# cw series



## mklo (Mar 6, 2010)

Has any had any problems with the cw9 cw40?


----------



## tomwalshco (Aug 20, 2009)

Got a new CW9 about 3 weeks ago. Perfect performance except for once when I tried a slingshot load of a full mag. Book says to do it starting with slide locked back. I know why, too. Full mag and the top round is a little unstable. May point down when slapped into a closed slide and may not recover in time to feed into chamber. With the slide open the top round will point up like it should and slide in there when you drop the slide....

I love mine. As accurate as my Beretta 92FS with a 5" barrel.

Just bought a P380. Will be here end of the week. Hard to come by, so are the PM9s.


----------



## Glenn-SC (Sep 6, 2009)

I saw a used PM9 at a gun show this weekend, asking price was $625.
Ouch.


----------



## ShinerJohn (Feb 21, 2010)

I've had my CW9 for almost 2 years. After the 200 round breakin, I've not had one problem with it. Love it!!


----------



## mklo (Mar 6, 2010)

i am looking for a to carry concealed and i have been told a great gun and just wanted to hear what people have to say that own one. thanks for the info, if i can find one in 9mm im getting it.


----------



## ShinerJohn (Feb 21, 2010)

mklo,
When you get yours, send about 200 rounds of FMJ cown range. That will break it in properly. The manual will tell you to lock the slide, insert the loaded mag, and use the slide lock release to chamber a round. That truly is the best way to chamber a round. I use MagTech 124gr Guardian Gold JHP for self defense. Remington Golden Sabre would work well also.

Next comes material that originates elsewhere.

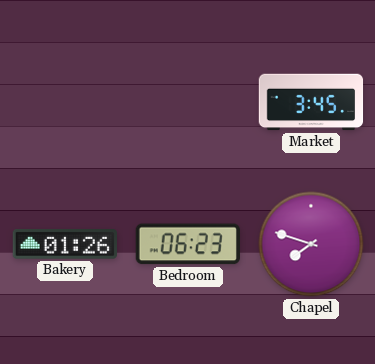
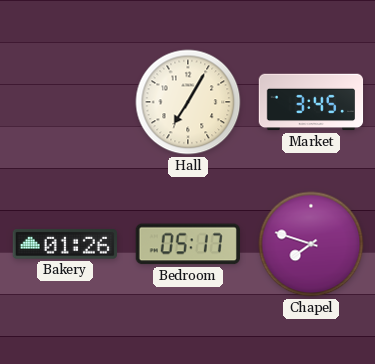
Hall: none -> 7:05
Bedroom: 06:23 -> 05:17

Let us know when you get yours and how you like it.


----------



## ken2925 (Jan 21, 2010)

I have had no problems with my CW9. I'm not the best shot but I can do pretty fair with accuracy up to about 15 yards. I would recommend a Kahr and give it two thumbs up IMHO.


----------



## recoilguy (Apr 30, 2009)

I carry my Kahr CW9 everyday of the week. It is a great little gun and is very reliable. I hope you like yours nearly as much as I like mine. I recomend them to anyone looking for a good CCW 9mm

RCG


----------



## mklo (Mar 6, 2010)

how is the recoil on them? i think i have to get the cw40 because i cant find any 9s and everyone says they dont know how long they can get any.


----------



## ShinerJohn (Feb 21, 2010)

I don't perceive the CW9 recoil to be bad at all. All of the CW series are very light pistols. I would expect the recoil on a CW40 to be considerably more noticeable. But then again, I'm not a fan of the 40 S&W caliber. I would wait for a CW9. But that's just me...


----------